In structural biology, a protein subunit or subunit protein is a single protein molecule that assembles (or "coassembles") with other protein molecules to form a protein complex: a multimeric or oligomeric protein. Many naturally-occurring proteins and enzymes are multimeric. Examples include: oligomeric: hemoglobin, DNA polymerase, nucleosomes and multimeric: ion channels, microtubules and other cytoskeloton proteins. The subunits of a multimeric protein may be identical, homologous or totally dissimilar and dedicated to disparate tasks. In some protein assemblies, one subunit may be referred to as a "regulatory subunit" and another as a "catalytic subunit." An enzyme composed of both regulatory and catalytic subunits when assembled is often referred to as a holoenzyme. One subunit is made of one polypeptide chain. A polypeptide chain has one gene coding for it - meaning that a protein must have one gene for each unique subunit.

A subunit is often named with a Greek or Roman letter, and the numbers of this type of subunit in a protein is indicated by a subscript. For example, ATP synthase has a type of subunit called α. Three of these are present in the ATP synthase molecule, and is therefore designated α3. Larger groups of subunits can also the specified, like α3β3-hexamer and c-ring.

Vaccines

A "subunit vaccine" presents an antigen to the immune system without introducing viral particles, whole or otherwise.
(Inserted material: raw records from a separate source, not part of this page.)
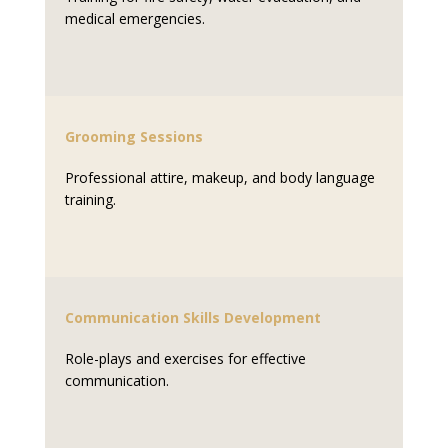
medical emergencies.
Grooming Sessions
Professional attire, makeup, and body language
training.
Communication Skills Development
Role-plays and exercises for effective
communication.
One method of production involves isolation of a specific protein from a virus and administering this by itself. A weakness of this technique is that isolated proteins can be denatured and will then bind to different antibodies than the proteins in the virus. A second method of subunit vaccine is the recombinant vaccine, which involves putting a protein gene from the targeted virus into another virus. The second virus will express the protein, but will not present a risk to the patient. This is the type of vaccine currently in use for hepatitis, and it is experimentally popular, being used to try to develop new vaccines for difficult to vaccinate viruses such as Ebola and HIV.[1]